Solved Where are the logs of FTPd?

[joancatala]

Hi all,
I have installed and configured the ftpd correctly. It starts on rc.conf like this:

ftpd_enable="YES"

Everything works fine, the chroot of my users, etc.
After installation, I read that /etc/syslog.conf reads about services and create its logs. I have this:

ftp.info                                        /var/log/xferlog

But when I try to see my FTPd logs, there are random (and old) logs:

[joan@benicassim /var/log]$ doas tail -f /var/log/xferlog
Password:
Apr 22 21:23:45 benicassim ftpd[45521]: control setsockopt (TCP_NODELAY): Connection reset by peer
Apr 23 18:28:56 benicassim ftpd[850]: accept: Software caused connection abort
May 20 13:44:20 benicassim ftpd[22884]: control setsockopt (TCP_NODELAY): Connection reset by peer
May 24 10:44:13 benicassim ftpd[14388]: control setsockopt (TCP_NODELAY): Connection reset by peer
May 26 14:36:21 benicassim ftpd[853]: accept: Software caused connection abort
Jun 24 07:09:11 benicassim ftpd[4070]: control setsockopt (TCP_NODELAY): Connection reset by peer
Jul  7 11:54:13 benicassim ftpd[853]: accept: Software caused connection abort
Jul  7 21:05:43 benicassim ftpd[20769]: repeated login failures from 185-157-162-19.pool.ovpn.com
Jul 18 18:47:27 benicassim ftpd[14829]: control setsockopt (TCP_NODELAY): Connection reset by peer
Jul 18 20:12:39 benicassim ftpd[851]: accept: Software caused connection abort

How can I have normal logs like "Users logging in FTP, Users login out from FTP, Users uploading some file, etc"?
Is there a way to control whats happening on the FTP server?

 

[SirDice]

I have installed and configured the ftpd correctly.

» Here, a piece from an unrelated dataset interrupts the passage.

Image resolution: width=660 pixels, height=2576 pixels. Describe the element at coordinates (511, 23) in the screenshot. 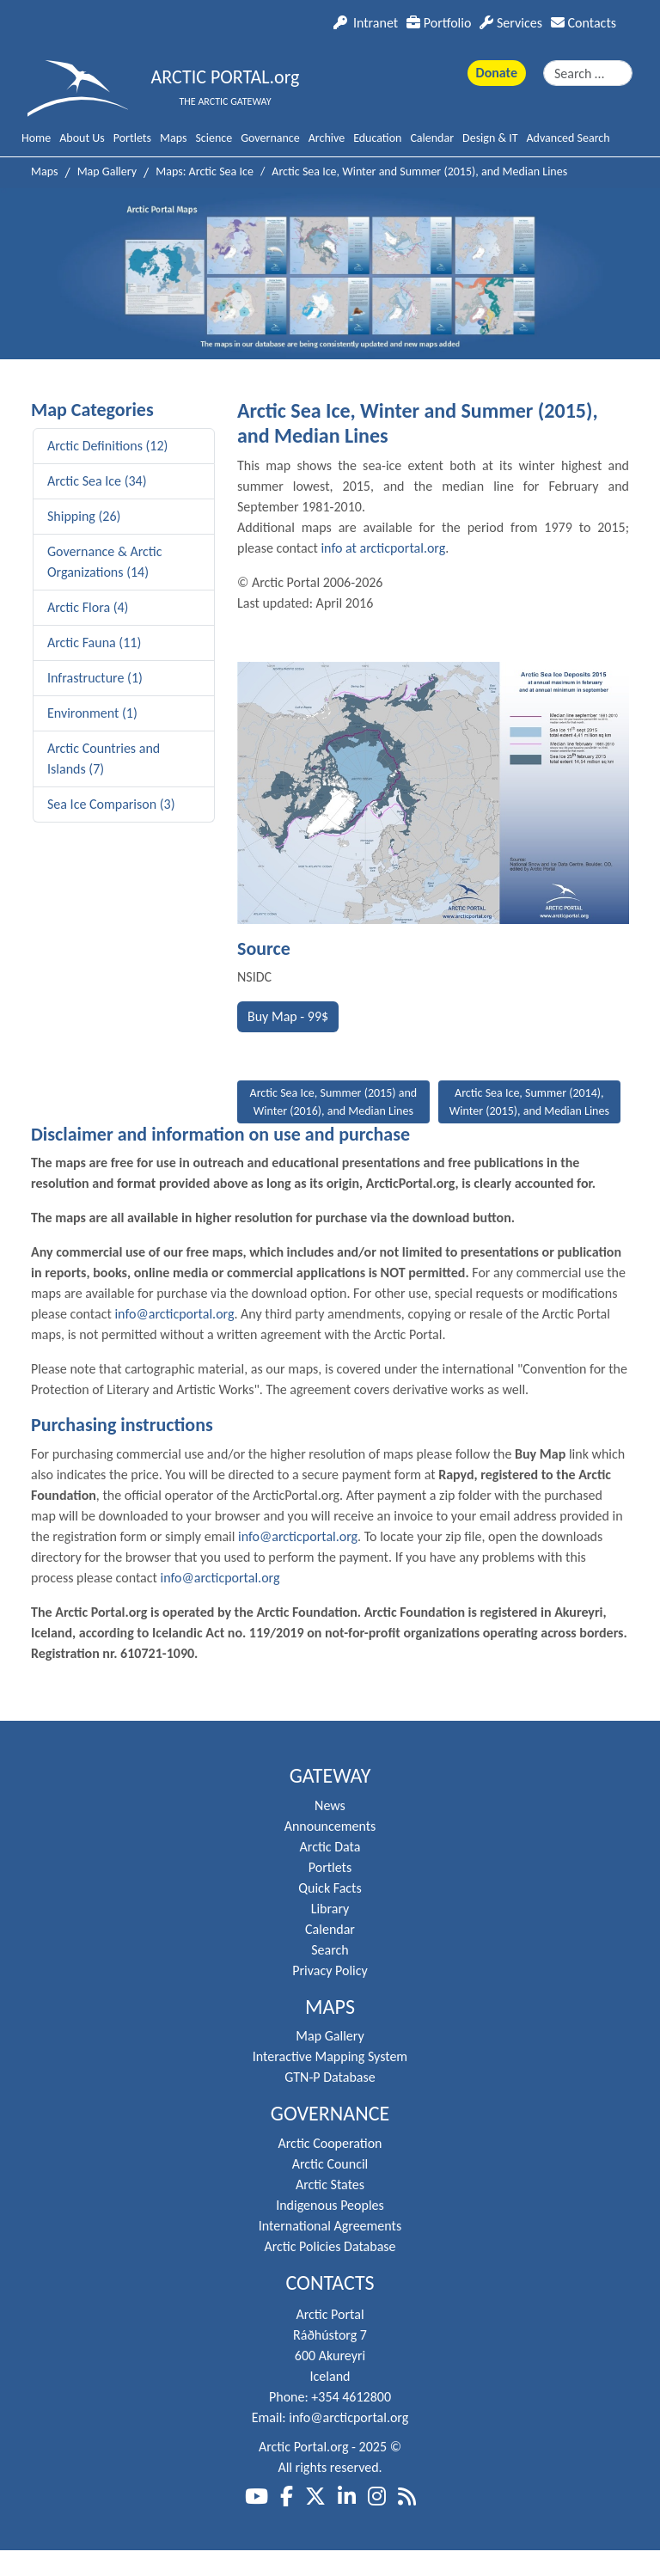

I see `Services` at that location.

Which one did you use? There are a number you can choose from and not all of them are configured the same.

 

[joancatala]

Hi SirDice, I didn't install any port. I'm using ftpd from base system.

 

[SirDice]

Ok, that's cool. Then we know where to look

How can I have normal logs like "Users logging in FTP, Users login out from FTP, Users uploading some file, etc"?

If I'm not mistaken logging in or out is logged in /var/log/auth.log, transfers should show up in /var/log/xferlog.

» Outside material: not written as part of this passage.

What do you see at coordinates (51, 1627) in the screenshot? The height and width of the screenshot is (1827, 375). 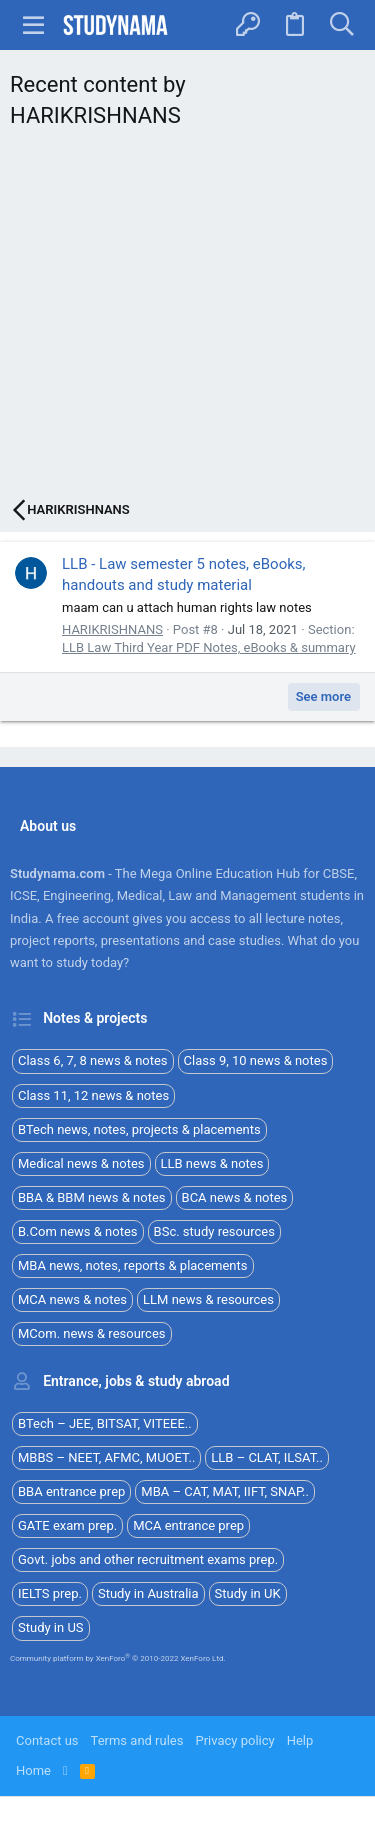 I see `Study in US` at bounding box center [51, 1627].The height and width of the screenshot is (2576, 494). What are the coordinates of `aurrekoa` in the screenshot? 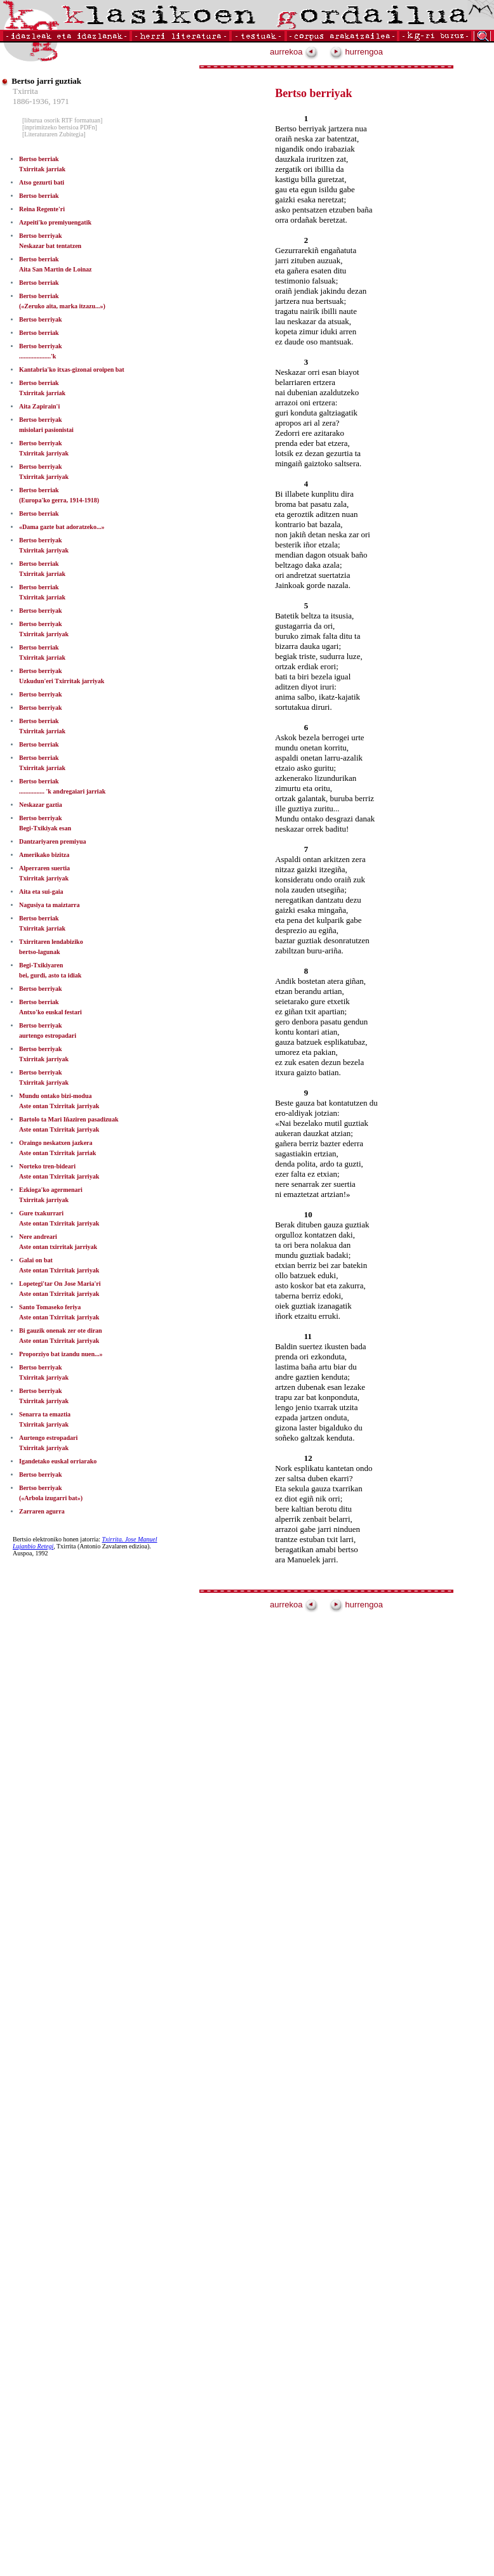 It's located at (294, 51).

Is there a way to control whats happening on the FTP server?

Define "control"? What do you want to control?

 

[joancatala]

I did tail -f /var/log/auth.log and I can see new access if I do SSH, but there is no log entries when I access using FTP.

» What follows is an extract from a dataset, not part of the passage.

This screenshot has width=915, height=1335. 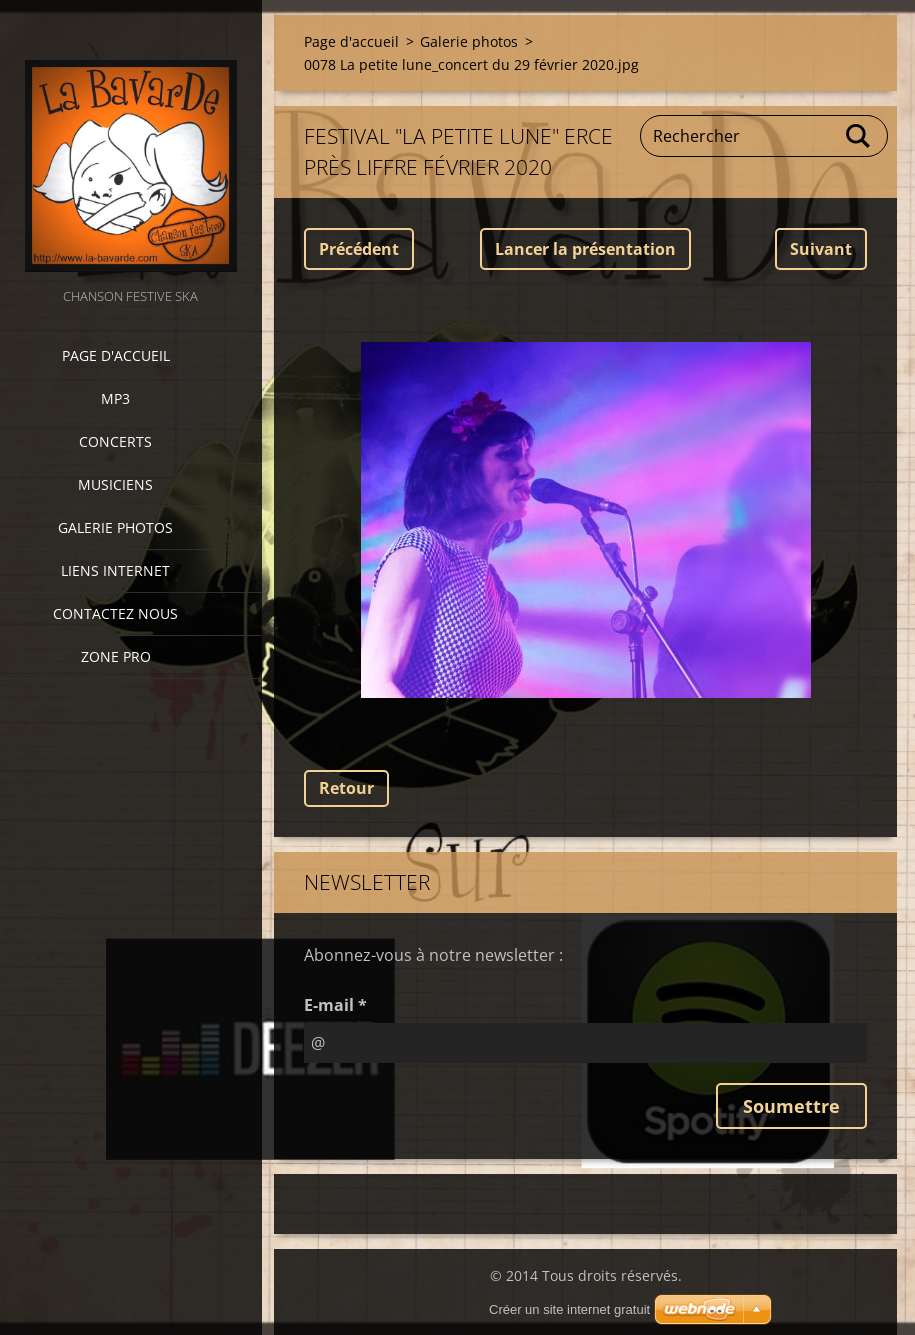 I want to click on Page d'accueil, so click(x=116, y=355).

I attatch an screenshot. I log in on FTP with the user "santi", and there is any log below the screenshot.

When I said control, I mean "to see". Sorry for my poor English

 

[SirDice]

It's been a while since I last used it. I would actually recommend using sftp(1) instead, FTP is not really secure (logins are plain-text) and FTP itself is notoriously tricky to firewall.

That said, for ftpd(8) I think you might need this option:

     -l      Each successful and failed ftp(1) session is logged using syslog
             with a facility of LOG_FTP.  If this option is specified twice,
             the retrieve (get), store (put), append, delete, make directory,
             remove directory and rename operations and their filename
             arguments are also logged.  By default, syslogd(8) logs these to
             /var/log/xferlog.

You can add it to rc.conf:

ftpd_flags="-l"

 

[joancatala]

Yeah! It worked like a charm ;-)

After adding ftpd_flags="-l" on rc.conf every access and event from the FTP server is clear on the logs /var/log/xferlog

Thanks very much SirDice

 

[Reaperzx]

I recommend running vsftpd instead, It is much better configurable.